_Work item_
Count how many lines in the data hold the word "General", and give that number alone.

_Supplied entries_

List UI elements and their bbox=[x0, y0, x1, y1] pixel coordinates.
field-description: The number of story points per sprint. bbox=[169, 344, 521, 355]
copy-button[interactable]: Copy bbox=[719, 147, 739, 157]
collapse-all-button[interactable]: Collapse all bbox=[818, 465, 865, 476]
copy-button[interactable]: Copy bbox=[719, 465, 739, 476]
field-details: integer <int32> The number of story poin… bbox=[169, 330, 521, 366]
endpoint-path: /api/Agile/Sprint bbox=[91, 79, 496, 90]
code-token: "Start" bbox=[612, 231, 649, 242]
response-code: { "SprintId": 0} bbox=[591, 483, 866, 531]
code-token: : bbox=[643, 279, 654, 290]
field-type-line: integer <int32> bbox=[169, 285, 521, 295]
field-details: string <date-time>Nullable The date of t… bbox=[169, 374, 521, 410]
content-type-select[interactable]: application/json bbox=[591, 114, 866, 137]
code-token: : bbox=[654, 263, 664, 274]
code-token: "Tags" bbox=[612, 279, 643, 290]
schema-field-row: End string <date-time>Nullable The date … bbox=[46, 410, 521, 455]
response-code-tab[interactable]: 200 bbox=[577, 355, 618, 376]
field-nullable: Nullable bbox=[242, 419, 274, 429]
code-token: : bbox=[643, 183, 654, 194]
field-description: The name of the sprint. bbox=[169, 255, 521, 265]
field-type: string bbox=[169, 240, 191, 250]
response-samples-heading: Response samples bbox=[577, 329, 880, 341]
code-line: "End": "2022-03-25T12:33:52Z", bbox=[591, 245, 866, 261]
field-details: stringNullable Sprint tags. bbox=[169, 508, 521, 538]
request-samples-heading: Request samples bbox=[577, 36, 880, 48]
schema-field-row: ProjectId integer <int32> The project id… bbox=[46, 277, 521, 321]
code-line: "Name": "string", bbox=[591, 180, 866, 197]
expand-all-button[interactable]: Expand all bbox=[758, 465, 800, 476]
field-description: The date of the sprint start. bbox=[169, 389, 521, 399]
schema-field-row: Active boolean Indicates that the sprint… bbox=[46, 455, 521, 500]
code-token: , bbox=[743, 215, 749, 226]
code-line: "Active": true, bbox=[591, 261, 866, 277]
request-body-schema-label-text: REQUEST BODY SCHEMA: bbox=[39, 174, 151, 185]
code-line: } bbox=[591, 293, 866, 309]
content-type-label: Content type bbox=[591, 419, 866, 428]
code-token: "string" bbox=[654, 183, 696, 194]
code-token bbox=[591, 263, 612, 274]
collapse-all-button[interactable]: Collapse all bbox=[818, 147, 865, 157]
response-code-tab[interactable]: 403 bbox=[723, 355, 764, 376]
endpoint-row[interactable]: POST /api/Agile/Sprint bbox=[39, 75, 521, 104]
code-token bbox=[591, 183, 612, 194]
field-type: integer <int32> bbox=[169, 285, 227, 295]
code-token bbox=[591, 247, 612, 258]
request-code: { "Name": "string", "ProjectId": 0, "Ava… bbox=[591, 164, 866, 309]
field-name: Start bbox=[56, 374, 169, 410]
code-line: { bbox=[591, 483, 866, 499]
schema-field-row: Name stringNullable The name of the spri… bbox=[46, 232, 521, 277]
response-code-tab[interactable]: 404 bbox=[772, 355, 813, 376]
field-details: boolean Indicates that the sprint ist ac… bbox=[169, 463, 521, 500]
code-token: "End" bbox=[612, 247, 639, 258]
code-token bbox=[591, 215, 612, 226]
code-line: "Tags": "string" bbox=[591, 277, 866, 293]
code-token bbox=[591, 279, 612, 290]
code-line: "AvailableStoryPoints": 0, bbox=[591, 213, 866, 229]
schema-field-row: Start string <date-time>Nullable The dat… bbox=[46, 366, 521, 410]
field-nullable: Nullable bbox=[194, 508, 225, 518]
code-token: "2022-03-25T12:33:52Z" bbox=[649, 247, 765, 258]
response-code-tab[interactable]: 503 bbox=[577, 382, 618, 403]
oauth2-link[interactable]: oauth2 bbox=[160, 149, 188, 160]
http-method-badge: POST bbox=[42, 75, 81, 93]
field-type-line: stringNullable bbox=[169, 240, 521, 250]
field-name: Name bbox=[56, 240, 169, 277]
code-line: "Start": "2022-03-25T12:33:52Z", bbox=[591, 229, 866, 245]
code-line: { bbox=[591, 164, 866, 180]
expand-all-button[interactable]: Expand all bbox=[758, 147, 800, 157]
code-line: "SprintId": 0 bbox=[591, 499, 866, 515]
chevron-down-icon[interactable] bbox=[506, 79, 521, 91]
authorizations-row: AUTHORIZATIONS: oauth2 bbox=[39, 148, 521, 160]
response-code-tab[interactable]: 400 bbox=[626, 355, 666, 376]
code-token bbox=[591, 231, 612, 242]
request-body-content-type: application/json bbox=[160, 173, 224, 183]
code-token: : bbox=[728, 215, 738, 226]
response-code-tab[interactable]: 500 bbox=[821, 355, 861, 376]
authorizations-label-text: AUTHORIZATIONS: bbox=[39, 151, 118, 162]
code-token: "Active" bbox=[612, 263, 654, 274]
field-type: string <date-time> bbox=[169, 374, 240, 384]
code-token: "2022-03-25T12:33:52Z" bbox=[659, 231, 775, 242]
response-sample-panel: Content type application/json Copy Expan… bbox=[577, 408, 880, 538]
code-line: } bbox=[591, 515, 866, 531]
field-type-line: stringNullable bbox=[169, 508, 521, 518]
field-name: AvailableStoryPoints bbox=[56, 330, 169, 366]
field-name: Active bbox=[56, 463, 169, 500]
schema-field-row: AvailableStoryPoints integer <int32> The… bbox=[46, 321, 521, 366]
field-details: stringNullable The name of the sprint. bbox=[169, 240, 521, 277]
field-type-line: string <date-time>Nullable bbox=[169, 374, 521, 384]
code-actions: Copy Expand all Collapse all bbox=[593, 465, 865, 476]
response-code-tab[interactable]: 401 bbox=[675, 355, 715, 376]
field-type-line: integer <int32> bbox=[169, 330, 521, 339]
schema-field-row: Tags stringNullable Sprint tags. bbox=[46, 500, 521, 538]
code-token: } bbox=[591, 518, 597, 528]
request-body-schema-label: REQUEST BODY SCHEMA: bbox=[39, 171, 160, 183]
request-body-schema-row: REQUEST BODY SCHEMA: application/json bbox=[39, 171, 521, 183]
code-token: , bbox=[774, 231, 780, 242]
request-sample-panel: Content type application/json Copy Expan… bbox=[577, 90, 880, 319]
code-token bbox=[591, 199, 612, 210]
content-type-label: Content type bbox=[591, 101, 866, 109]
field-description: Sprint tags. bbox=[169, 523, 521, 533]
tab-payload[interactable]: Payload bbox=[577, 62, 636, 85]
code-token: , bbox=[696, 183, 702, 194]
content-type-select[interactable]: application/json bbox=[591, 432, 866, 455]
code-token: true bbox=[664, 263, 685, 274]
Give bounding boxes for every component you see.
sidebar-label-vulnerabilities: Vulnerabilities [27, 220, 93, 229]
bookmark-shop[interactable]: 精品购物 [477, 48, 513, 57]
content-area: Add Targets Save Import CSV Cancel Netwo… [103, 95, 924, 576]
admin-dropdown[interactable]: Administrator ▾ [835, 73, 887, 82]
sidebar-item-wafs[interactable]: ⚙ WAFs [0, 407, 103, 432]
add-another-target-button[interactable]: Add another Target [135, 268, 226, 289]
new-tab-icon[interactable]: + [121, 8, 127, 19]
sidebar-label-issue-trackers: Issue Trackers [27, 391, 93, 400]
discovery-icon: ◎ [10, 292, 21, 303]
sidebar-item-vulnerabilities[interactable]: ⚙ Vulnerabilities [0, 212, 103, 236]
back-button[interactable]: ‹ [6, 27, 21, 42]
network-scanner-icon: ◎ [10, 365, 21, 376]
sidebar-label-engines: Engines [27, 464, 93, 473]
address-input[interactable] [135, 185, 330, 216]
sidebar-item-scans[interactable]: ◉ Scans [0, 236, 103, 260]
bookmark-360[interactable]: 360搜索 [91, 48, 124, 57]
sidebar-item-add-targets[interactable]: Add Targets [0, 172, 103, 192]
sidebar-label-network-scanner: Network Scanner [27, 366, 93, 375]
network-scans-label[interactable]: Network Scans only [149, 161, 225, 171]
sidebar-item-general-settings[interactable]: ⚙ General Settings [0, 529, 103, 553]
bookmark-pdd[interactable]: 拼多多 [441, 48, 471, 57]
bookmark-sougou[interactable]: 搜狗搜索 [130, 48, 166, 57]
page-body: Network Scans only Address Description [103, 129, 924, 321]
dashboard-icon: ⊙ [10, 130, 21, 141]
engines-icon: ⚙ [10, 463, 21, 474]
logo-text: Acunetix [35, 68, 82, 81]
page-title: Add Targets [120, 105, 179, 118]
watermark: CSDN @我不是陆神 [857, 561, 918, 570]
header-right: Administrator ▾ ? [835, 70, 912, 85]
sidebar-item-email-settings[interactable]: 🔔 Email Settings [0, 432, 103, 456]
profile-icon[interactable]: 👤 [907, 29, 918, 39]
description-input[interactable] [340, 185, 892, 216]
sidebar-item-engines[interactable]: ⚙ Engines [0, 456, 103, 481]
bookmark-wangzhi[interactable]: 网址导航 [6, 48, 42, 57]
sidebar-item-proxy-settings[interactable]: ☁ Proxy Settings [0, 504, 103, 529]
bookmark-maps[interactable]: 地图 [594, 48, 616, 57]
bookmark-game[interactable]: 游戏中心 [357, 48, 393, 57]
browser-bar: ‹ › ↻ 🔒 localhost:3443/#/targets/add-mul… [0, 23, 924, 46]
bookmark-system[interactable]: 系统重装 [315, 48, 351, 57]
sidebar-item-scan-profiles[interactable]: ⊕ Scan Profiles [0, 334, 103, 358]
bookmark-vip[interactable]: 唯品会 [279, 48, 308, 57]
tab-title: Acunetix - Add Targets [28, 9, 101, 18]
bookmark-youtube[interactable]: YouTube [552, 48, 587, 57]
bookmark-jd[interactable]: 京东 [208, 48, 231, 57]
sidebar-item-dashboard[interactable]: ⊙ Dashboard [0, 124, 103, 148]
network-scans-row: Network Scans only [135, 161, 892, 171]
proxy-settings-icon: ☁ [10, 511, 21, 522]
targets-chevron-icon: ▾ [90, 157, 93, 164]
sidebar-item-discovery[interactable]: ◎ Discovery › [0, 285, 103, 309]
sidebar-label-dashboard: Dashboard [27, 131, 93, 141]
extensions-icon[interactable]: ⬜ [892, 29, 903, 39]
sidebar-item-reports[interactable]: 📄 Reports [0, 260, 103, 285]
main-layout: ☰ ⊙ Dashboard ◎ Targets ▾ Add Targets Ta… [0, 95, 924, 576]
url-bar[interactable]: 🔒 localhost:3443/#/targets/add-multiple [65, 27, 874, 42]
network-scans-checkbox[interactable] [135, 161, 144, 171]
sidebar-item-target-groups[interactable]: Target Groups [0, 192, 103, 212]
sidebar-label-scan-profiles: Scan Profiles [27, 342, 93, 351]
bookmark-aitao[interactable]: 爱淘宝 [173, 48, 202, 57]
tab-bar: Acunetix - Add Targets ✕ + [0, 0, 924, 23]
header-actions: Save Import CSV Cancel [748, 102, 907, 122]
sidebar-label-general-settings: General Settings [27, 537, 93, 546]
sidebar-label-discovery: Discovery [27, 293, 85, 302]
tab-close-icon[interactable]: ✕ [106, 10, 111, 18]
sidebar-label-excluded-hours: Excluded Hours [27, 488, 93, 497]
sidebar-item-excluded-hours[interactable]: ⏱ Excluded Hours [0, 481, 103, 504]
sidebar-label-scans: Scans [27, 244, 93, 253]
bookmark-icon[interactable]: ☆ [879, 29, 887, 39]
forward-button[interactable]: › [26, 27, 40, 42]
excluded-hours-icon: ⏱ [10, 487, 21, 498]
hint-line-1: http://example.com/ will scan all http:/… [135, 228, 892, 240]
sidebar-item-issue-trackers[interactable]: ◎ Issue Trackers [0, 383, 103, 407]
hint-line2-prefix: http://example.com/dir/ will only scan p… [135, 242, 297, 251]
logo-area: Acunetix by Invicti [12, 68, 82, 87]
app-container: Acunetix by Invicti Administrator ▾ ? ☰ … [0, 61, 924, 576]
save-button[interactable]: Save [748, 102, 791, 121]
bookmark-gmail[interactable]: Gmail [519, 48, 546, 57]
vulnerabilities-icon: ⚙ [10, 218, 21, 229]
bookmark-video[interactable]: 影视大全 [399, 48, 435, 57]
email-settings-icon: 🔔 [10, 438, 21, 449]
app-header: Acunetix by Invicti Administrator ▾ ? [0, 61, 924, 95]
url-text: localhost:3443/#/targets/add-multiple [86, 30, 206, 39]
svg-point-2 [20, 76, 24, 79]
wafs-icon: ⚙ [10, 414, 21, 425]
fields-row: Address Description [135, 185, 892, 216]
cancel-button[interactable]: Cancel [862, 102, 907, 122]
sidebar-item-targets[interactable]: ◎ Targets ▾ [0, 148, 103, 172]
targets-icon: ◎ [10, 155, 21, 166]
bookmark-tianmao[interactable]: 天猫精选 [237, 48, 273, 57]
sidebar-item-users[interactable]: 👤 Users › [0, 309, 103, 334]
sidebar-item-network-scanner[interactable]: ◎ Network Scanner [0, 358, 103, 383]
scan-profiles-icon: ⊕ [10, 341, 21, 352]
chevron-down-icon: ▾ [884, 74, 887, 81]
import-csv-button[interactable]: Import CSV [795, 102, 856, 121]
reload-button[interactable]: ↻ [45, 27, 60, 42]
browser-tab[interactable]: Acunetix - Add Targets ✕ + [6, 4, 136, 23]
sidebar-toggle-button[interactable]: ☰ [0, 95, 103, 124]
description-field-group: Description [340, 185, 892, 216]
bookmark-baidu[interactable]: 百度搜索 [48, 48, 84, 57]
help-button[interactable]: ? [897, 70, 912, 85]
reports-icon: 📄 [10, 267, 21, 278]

_Answer section_
2